Unlike ‘classic’ AI/machine learning systems that are mainly modelled and trained for specific purposes, LLMs can be used for many and unspecified tasks. They are therefore also referred to as foundation models. This makes them very useful, but at the same time challenging in terms of ensuring accuracy, relevance and responsible use.

Adaptation of LLMs

M365 Copilot uses several techniques to customise the product, including Knowledge Graphs and Retrieval-Augmented Generation (RAG). The purpose of RAG is to control the quality of text-based answers by retrieving selected and updated information from internal information sources before generating an answer. This new additional information is vectorised and indexed in the same numerical format as the original foundation model.

RAG comprises three main components:

  1. Retrieval: The model searches for information in a database or external sources. This is similar to how traditional search engines work, but RAG uses what are known as semantic search methods to find relevant information based on linguistic context instead of keywords.
  2. Augmented: The information collected is used to enrich the LLM’s answers. This makes the answers more precise and fact-based, compared with the foundation models that are primarily based only on pre-trained data.
  3. Generation: After the relevant information has been collected, answers containing additional information from steps 1 and 2 are generated using the foundation model itself.

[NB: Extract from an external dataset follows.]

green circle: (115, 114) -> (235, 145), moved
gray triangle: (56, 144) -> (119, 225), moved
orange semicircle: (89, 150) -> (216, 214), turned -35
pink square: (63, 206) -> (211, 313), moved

RAG’s semantic searches are based on the linguistic context of a question (prompts). This allows the system to retrieve information that is relevant even if the exact words do not match and makes searches more flexible and relevant to the user.

RAG has other features:

  • Updated knowledge: In contrast to LLMs that can only draw on their own static training data, RAG can retrieve in-house information and information from new, self-checked sources, providing more accurate answers.
  • Flexibility: The system can perceive complex intentions and contexts in questions, even if all keywords are not present.
  • Accuracy: By specifying and controlling what information is used as the basis for answers, RAG reduces the risk of errors or ‘hallucinations’ compared to answers produced by the foundation model alone.

Applications for RAG

The purpose of RAG is to be able to control to a greater extent what information to include in answers from LLMs. It also enables some adaptation to specific subject domains to increase the likelihood that the information presented is relevant and correct. However, this requires very good control of what information is included in the RAG model. General LLM solutions such as M365 Copilot will be more able to tie answers to the organisation’s own information, but will still depend on the quality of this information. Unclassified, old, outdated or incorrect information in internal sources will negatively affect quality.

Although RAG can improve LLMs’ ability to provide answers based on the organisation’s own information, there are also challenges associated with implementation, including monitoring the quality of answers. In addition, there are technical challenges related to scaling and performance when these models are used on a large scale, including that many additional operations can lead to longer response times.

LLMs such as GPT represent an important technological innovation in text generation, but have limitations when it comes to updated and fact-based information. However, the RAG system, if implemented correctly, can increase the quality of answers by using in-house information.